Task to complete → Locate all lines in the data below that hold "width" and show them.

Stored data:
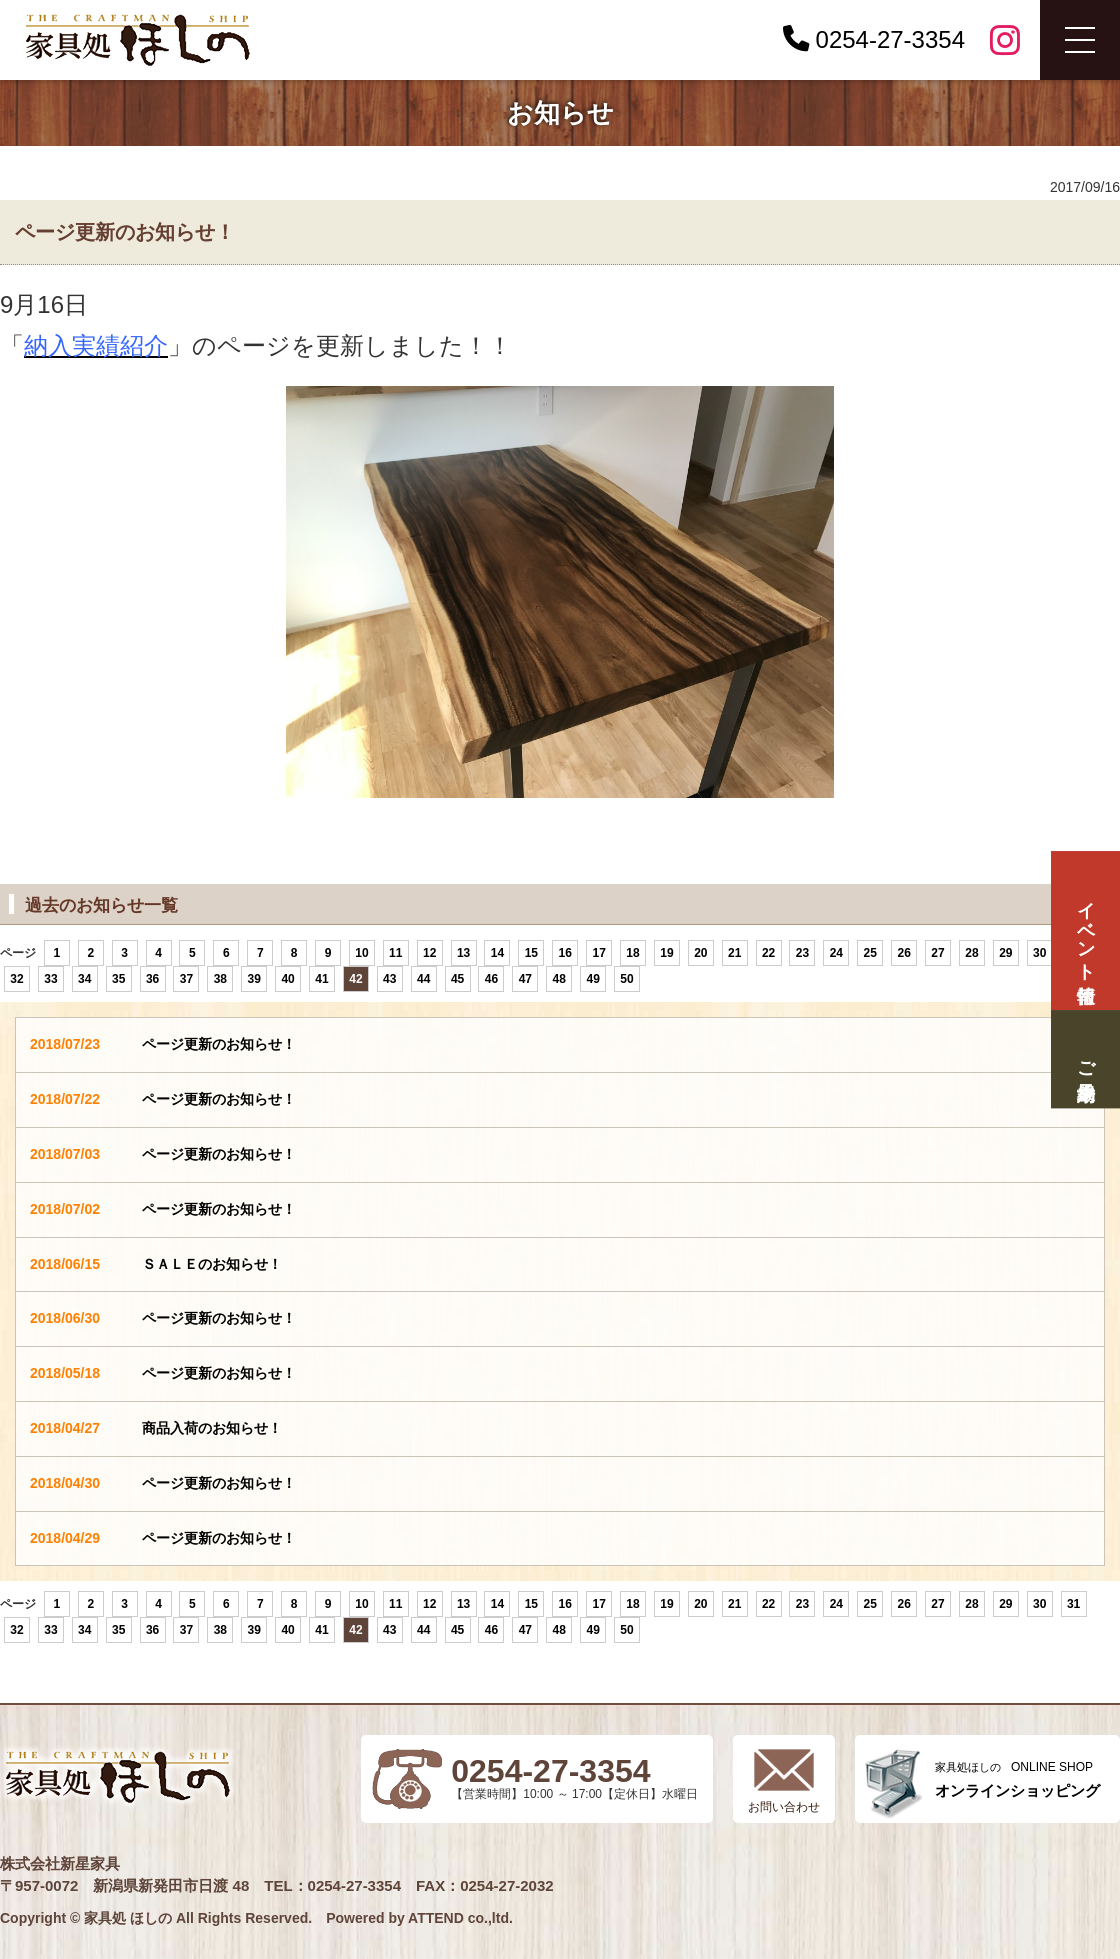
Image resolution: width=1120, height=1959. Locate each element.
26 (903, 953)
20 (700, 953)
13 (463, 953)
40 (287, 979)
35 (118, 979)
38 (220, 979)
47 (525, 979)
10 (361, 953)
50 (626, 979)
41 (321, 979)
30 (1039, 953)
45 (457, 979)
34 (84, 979)
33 (50, 979)
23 (802, 953)
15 (531, 953)
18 (632, 953)
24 (836, 953)
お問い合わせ (784, 1807)
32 (16, 979)
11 (395, 953)
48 (559, 979)
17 (598, 953)
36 (152, 979)
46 (491, 979)
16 (565, 953)
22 (768, 953)
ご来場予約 (1085, 1059)
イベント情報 (1085, 930)
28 (971, 953)
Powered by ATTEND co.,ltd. (419, 1918)
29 (1005, 953)
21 (734, 953)
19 (666, 953)
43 (389, 979)
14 (497, 953)
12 (429, 953)
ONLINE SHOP (1017, 1779)
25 (870, 953)
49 (592, 979)
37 (186, 979)
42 (355, 979)
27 (937, 953)
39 (254, 979)
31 (1073, 1604)
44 (423, 979)
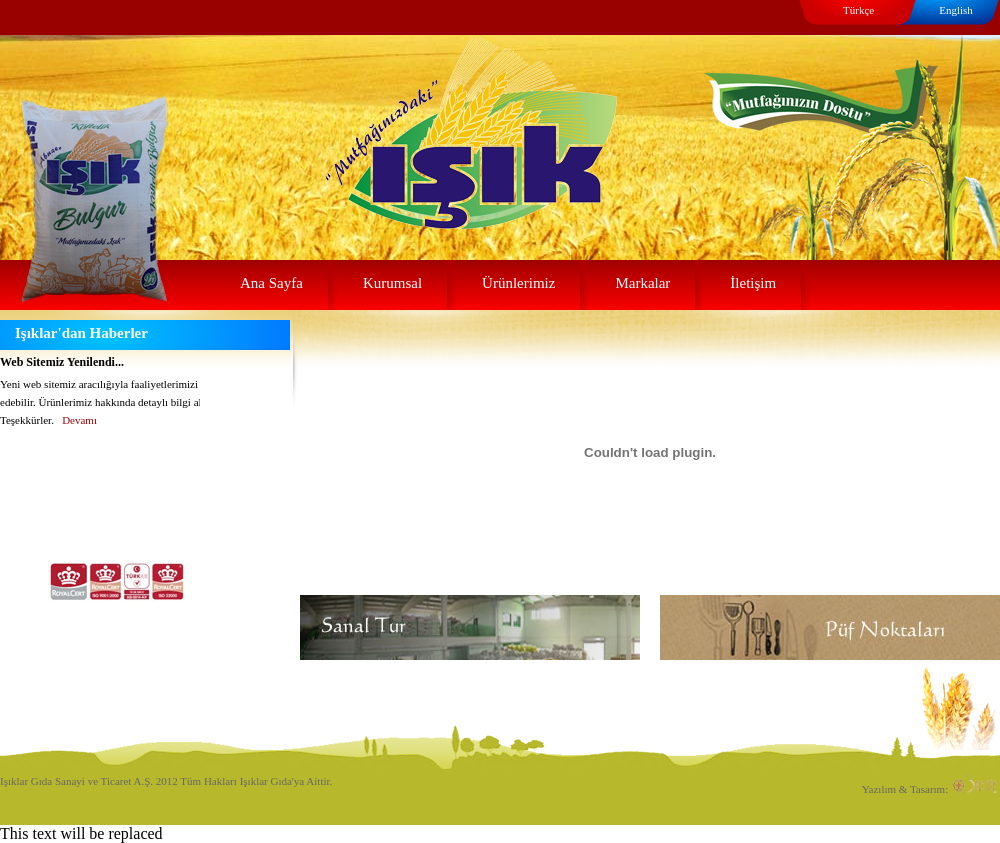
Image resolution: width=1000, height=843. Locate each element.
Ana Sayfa (271, 283)
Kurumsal (392, 283)
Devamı (79, 420)
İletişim (753, 283)
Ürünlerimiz (518, 283)
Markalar (642, 283)
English (956, 10)
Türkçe (858, 10)
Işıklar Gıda (417, 102)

The answer →
Image resolution: width=1120, height=1959. Locate each element.
Image resolution: width=1000, height=843. Locate each element.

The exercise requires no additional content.